Adding Documents via the UI

  1. With your collection selected, click Upload Documents.

  2. Choose one or more files (PDF, plain text, Markdown) from your local machine.

    Support for .docx and .xlsx file types is being added and will be available in an upcoming release.

  3. The UI passes each file through the ingestion pipeline which:

    1. Cleans and chunks the document text

    2. Generates embeddings using the loaded embedding model (you can select a different embedding model from the dropdown)

    3. Stores the embedding vectors in PGVector under your chosen collection

Extraction and Chunking Mode

Document extraction and chunking can run in one of two modes:

  • Local — extraction and chunking happen directly inside the application.
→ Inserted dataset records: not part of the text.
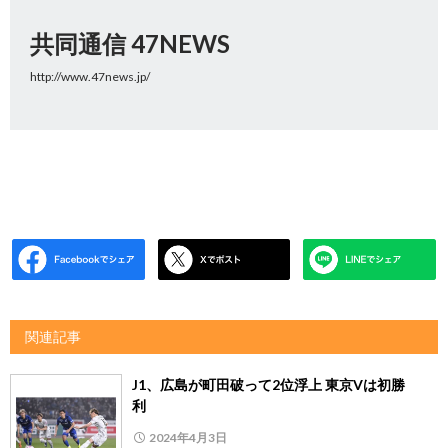
共同通信 47NEWS
http://www.47news.jp/
関連記事
J1、広島が町田破って2位浮上 東京Vは初勝
利
2024年4月3日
This is the default mode and requires no additional infrastructure.

  • Pipeline — extraction and chunking are offloaded to a Kubeflow Pipeline running on OpenShift AI. This is better suited for large-scale or batch ingestion workloads. See Kubeflow Pipeline for configuration details.

A toggle to switch between local and pipeline-based extraction/chunking is being added and will be available in an upcoming release.